Snake control is easier than gun control unless it"s a trouser snake. Those are the hardest to control.

This is true.

Sure it is. Just read it again to be sure...

A Nation of Snake Handlers

You read the headline. Gotta dig deeper than that if you want to partake in the discussion.

Filed: Timeline
Posted

Thread needs to be deleted as the title does not match the topic. Also racist and inflammatory against gun owners. Reported.

Nice try. There's nothing racist in the opinion piece I posted nor is it inflammatory against gun owners. This happens to be an column that was carried by many major newspapers across the nation. I take it you either disagree with it or can't stand being presented with the ugly truth. So debate the opinion rather than the headline. I did not make the headline up. It's the headline of the column and VJ requires that the thread title display that headline. So if you want to report anything, I suggest you go report yourself for trying to hijack this thread with off-topic posts. Otherwise, I will.

Posted

Oh, but it is racist by the definition of racist on this forum. I said it tongue-in-cheek because I think it is nothing short of ridiculous how many times people shout "racist" when the things said are nowhere near it. Makes about as much sense for this topic as for those other times. (For example: Statement - "Obama lied about Benghazi" Response - "You're racist!")
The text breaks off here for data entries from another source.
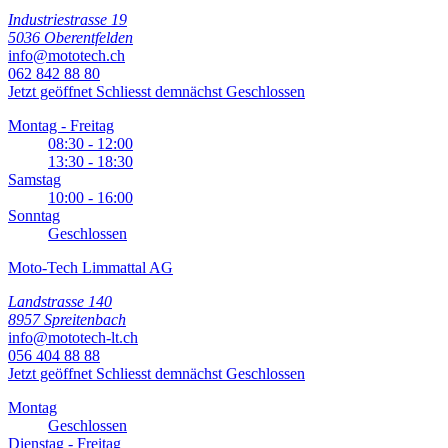
Industriestrasse 19
5036 Oberentfelden
info@mototech.ch
062 842 88 80
Jetzt geöffnet
Schliesst demnächst
Geschlossen
Montag - Freitag
08:30 - 12:00
13:30 - 18:30
Samstag
10:00 - 16:00
Sonntag
Geschlossen
Moto-Tech Limmattal AG
Landstrasse 140
8957 Spreitenbach
info@mototech-lt.ch
056 404 88 88
Jetzt geöffnet
Schliesst demnächst
Geschlossen
Montag
Geschlossen
Dienstag - Freitag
The article basically calls gun owners foolish and reckless, and draws a parallel between owning a gun and handling a poisonous snake. Which may seem clever to some, but it's far from accurate.

So to a SANE gun owner, it is very inflammatory, as per your normal modus operandi.
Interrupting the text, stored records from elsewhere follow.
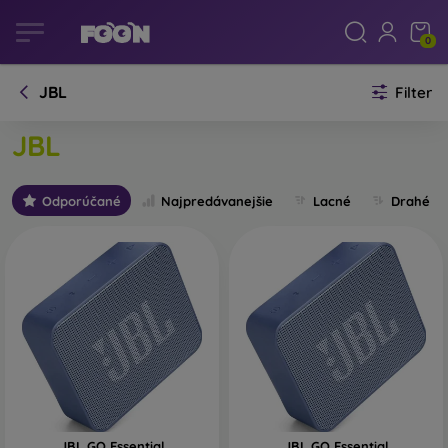
0
JBL
Filter
JBL
Odporúčané
Najpredávanejšie
Lacné
Drahé
JBL GO Essential
JBL GO Essential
But since you think this guy paints such an accurate story about guns, you might be interested in his article where he claims that women reach the big-O 65% of the time with the "front door" method, while 94% got there using the "back door". Now if we can just get all the women in the world to believe him... http://www.slate.com/articles/health_and_science/human_nature/2010/10/the_ass_man_cometh.single.html

Posted

I think these deaths should be taken as a natural form of human evolution.

Yes, Really !

Amen big d. Just like Pastor Jamie. His right

Btw. Stupidly written article

Posted

This is true.

You read the headline. Gotta dig deeper than that if you want to partake in the discussion.

As a person who knows a thing or two about making bad grades in college grammar. That would get an f.